A idéia surgiu do guarda-roupa do seu conhecido. “O menino tinha que comprar calça dois números maior para a prótese passar e ficava larga no quadril. Resolvi fazer uma calça com adaptações na barra e ele mesmo pediu para fazer em tecido camuflado”, conta Oneide.
A professora quis levar a experiência adiante e convidou seus alunos de modelagem da Universidade de Franca (UNIFRAN) para participar de um projeto de iniciação científica. Formou-se um grupo interdisciplinar com oito estudantes – seis de moda, um de fisioterapia e um de computação. O resultado do projeto foi apresentado num desfile de moda, realizado no final de 2005, cujos modelos foram pessoas atendidas pela Associação Batataense de Deficientes Físicos (ABDF), que fica na cidade de Batataes a 40 minutos de Franca.
Por tratar de um tema que tende a gerar piedade nas pessoas, um dos primeiros desafios de Neda foi fazer com que os jovens pesquisadores entendessem os portadores de necessidades especiais como potenciais consumidores dos produtos que desenvolveriam. Outro grande desafio foi desenvolver peças que seguissem as tendências da moda e fossem ao mesmo tempo práticas de vestir. É o que Oneide chama de um design social universal, ou seja, se adequa a todas as pessoas, independentemente do grau de dificuldades na movimentação do corpo. Por outro lado, também foi difícil convencer os portadores de necessidades especiais a desfilar, porque como a maioria encontra problemas na hora de comprar roupas, eles temiam que as roupas evidenciassem as deficiências.
Com ajuda da estudante de fisioterapia, as dificuldades de cada um foram identificadas. “Uma moça contou que não saía de casa porque nenhuma roupa ficava boa. O sonho dela era usar uma blusa que ficasse retinha no quadril. Em função de paralisia cerebral, ela tinha a perna e o braço esquerdos um pouco dobrados e, por isso, todas os tops ficavam assimétricos.
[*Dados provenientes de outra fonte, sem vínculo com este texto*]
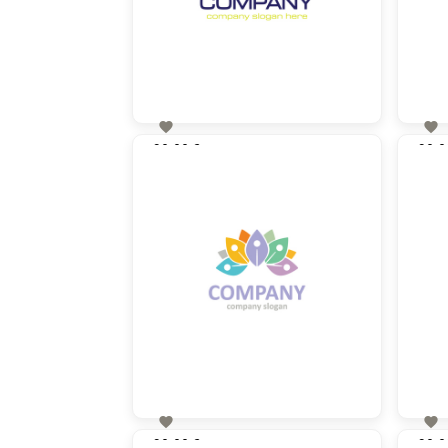


90,00 €
90,0
zzgl. MwSt


90,00 €
90,0
zzgl. MwSt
Desenvolvemos uma blusa assimétrica em viscolycra. Na hora do desfile, ela estava radiante”, conta a orientadora.
O grupo criou um site que será a vitrine das roupas confeccionadas e onde o deficiente físico vai poder relatar qual a sua necessidade. A equipe coordenada por Oneide confeccionou 12 modelos para a apresentação e ainda há mais 30 moldes prontos, à espera de patrocinadores.
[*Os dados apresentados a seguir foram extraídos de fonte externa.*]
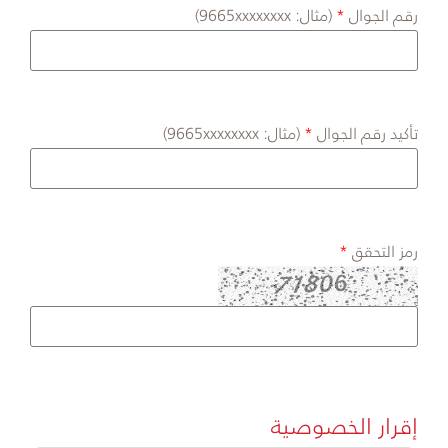
رقم الجوال
(مثال: 9665xxxxxxxx)
تأكيد رقم الجوال
(مثال: 9665xxxxxxxx)
رمز التحقق
إقرار الخصوصية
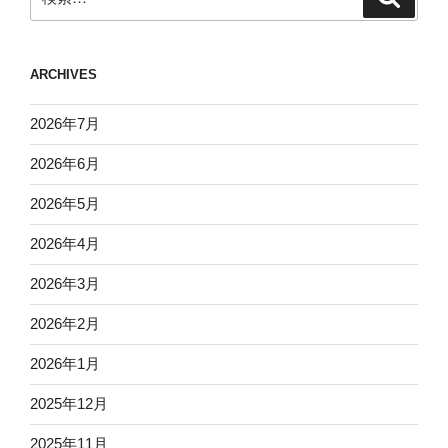
索
索:
ARCHIVES
2026年7月
2026年6月
2026年5月
2026年4月
2026年3月
2026年2月
2026年1月
2025年12月
2025年11月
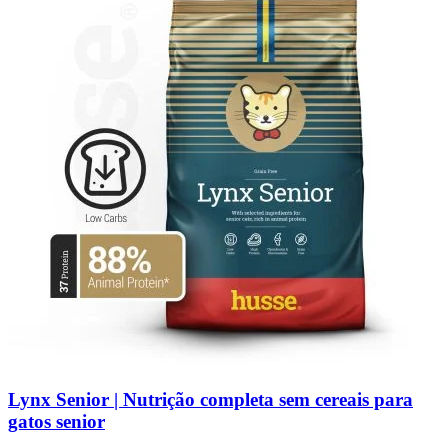
Lynx Senior | Nutrição completa sem cereais para
gatos senior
Alguns alunos do grupo expressaram a vontade de continuar nesse caminho. “Uma aluna está desenvolvendo calçados para esse público”, acrescenta a professora. Os portadores de necessidades especiais representam 24,5 milhões de pessoas no Brasil, mais de 10% da população. De acordo com o Censo de 2000, desse total, 9 milhões estão em idade de trabalhar e 1 milhão exercem algum tipo de atividade remunerada. A Organização Mundial de Saúde (OMS) aponta que o total de pessoas com deficiência no mundo é de 610 milhões, das quais 386 milhões fazem parte da população economicamente ativa.
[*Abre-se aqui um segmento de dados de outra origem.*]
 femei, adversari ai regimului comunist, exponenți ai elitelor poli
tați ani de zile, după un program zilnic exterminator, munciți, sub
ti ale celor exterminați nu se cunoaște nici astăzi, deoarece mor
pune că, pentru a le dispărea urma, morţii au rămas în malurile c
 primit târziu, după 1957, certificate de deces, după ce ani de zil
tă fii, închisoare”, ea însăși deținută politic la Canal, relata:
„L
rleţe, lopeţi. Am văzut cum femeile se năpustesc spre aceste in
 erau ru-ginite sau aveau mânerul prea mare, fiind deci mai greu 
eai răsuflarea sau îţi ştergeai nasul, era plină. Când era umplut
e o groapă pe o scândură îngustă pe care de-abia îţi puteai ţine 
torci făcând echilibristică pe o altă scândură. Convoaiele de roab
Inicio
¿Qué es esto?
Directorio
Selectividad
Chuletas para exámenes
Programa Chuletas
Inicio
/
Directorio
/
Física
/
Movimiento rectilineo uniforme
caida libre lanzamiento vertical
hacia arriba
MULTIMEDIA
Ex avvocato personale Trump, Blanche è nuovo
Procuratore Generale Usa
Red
Hoje, Neda, como a professora é conhecida, dá continuidade ao projeto na tese de mestrado que irá defender no SENAC de São Paulo, pela qual dar um viés mais teórico. “Ainda quero desenvolver etiquetas em braile com informações de cor e tecido, para os deficientes visuais saberem o que estão comprando. Mas até lá é um longo caminho, estou só começando”.